HC Deb 27 January 1807 vol 8 cc558-9
The Lord Advocate

of Scotland moved the second reading of the bill, for suspending, for a time to be limited, the powers granted to the lords of council and session in Scotland by an act of the parliament of Scotland, made in the 4th session of the first parliament of queen Anne, intituled, "Act anent Plantation of Kirks and Valuation of Teinds," so far as relates to the granting augmentations of the stipends of the clergy in Scotland in certain cases.

Mr. W. Dundas

expressed his approbation of the present bill. The frequency of the augmentations of stipends for these many years past rendered such a measure highly necessary; but more particularly so at present, because since the intimation was lately given in the other house of parliament of a change being in contemplation in the courts of Justice in Scotland, a race had been run by the clergy of that country for augmentations of their stipends. In the parish in which he had some connection, the clergyman had applied for a new augmentation within a few months after having received a very large addition to his former stipend.

Mr. Perceval

observed, that if this was the true state of the case, it formed an argument not only for this bill to suspend the powers of the court of session, but also for the proposed regulations; for if that court exercised its power of granting augmentations blindly and without consideration, it was a good reason why it should be deprived of it.
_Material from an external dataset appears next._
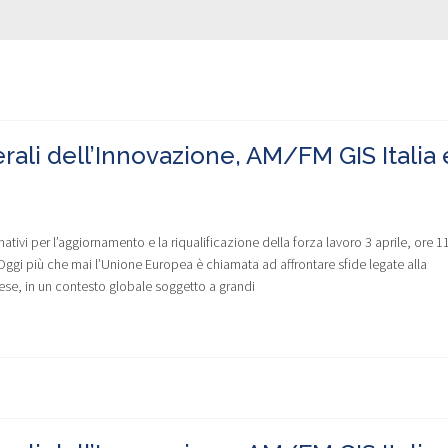
rali dell’Innovazione, AM/FM GIS Italia 
tivi per l’aggiornamento e la riqualificazione della forza lavoro 3 aprile, ore 1
Oggi più che mai l’Unione Europea è chiamata ad affrontare sfide legate alla
rese, in un contesto globale soggetto a grandi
And if the clergy shewed such improper greediness, certainly they ought to be restrained. He was sorry, however, to hear this character of them, for he had before understood that the clergy of Scotland were a most respectable body of men, against whom there was less ground of reproach than almost any other class whatever. The house was not in a situation, however, to decide upon these points, and therefore this could not be any argument in favour of the bill at present. But, in addition to this, it would be hard to stop suits already commenced, and therefore if there were a great many suits of this sort pending, this was rather an argument for not suspending the powers of the court of session.

Mr. W. Dundas

denied his having expressed any distrust of the court of session, or having said any thing disrespectful to the clergy of Scotland. What he said was, that some repose was desirable for the clergy, and he was not singular in this opinion, for the present president of the court of session had, when lord advocate, introduced a bill for discontinuing these suits for augmentation for 40 years.

Mr. Horner

said, that he understood this bill to be brought in, not in the spirit of hostility to the court of session, but the contrary, for it was intended as a relief to them. The power to grant augmentations belonged to the members of the court of session only as commissioners. It was not a business that came under their jurisdiction as a court of justice, but properly of a legislative nature. This business had lately much increased, and it was proper that the court should be relieved. He highly complimented the clergy of Scotland, who were distinguished for their piety and good morals. Their emoluments, he said, were very inadequate to their station, and the duties they had to perform.

The Lord Advocate

disclaimed any distrust of the court of session, or any disrespect to the clergy of Scotland. It was his pride to be descended from a family, which the clergy of Scotland, who were eminent for their learning, piety, and morals, had always looked up to as their firmest friends. The object of the bill was to relieve the court of session from a press of business of this nature. No less than 149 suits for augmentations had commenced since July last.—After some further conversation, the bill was read a second time, and ordered to be committed on this day se'nnight.